The Legal Viability of Territorial Use Rights in Fisheries (TURFs) in California

Carden, Kristin N.
February 2011
Ecology Law Quarterly;2011, Vol. 38 Issue 1, p121
Academic Journal
The global fisheries crisis has made its way into the mainstream consciousness. Scientists, economists, fishermen, fisheries managers, environmental lawyers, and policy makers are joining forces in the search for sustainable fisheries management techniques that will more optimally align species' ecological characteristics with economic circumstances, legal constraints, and social and political landscapes. In this Article, I discuss the potential use of a spatial, property rights-based fisheries management technique called "territorial use rights in fisheries," or "TURFs." I consider how notions of marine property rights may affect the implementation of TURFs, with a focus on California. I analyze several possible avenues for TURF implementation in California, including fee simple ownership, submerged lands leases, the Marine Life Protection Act, and the Marine Life Management Act.

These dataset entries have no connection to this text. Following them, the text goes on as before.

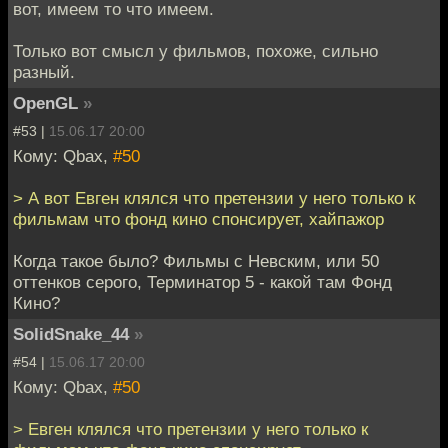
вот, имеем то что имеем.
Только вот смысл у фильмов, похоже, сильно
разный.
OpenGL
»
#53 |
15.06.17 20:00
Кому: Qbax,
#50
> А вот Евген клялся что претензии у него только к
фильмам что фонд кино спонсирует, хайпажор
Когда такое было? Фильмы с Невским, или 50
оттенков серого, Терминатор 5 - какой там Фонд
Кино?
SolidSnake_44
»
#54 |
15.06.17 20:00
Кому: Qbax,
#50
> Евген клялся что претензии у него только к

I conclude that many of the policy rationales undergirding existing California law and regulation support the general idea of TURF management. However, they do not expressly provide for TURF implementation, and there exists no straightforward path to instituting TURFs in California. If California chooses to move forward with TURFs as a fisheries management tool, it may be necessary for the state to craft TURF-specific regulations. I close my discussion with a description of various ecological, economic, social, and political considerations that California policymakers and fisheries managers might take into account in crafting TURF policy.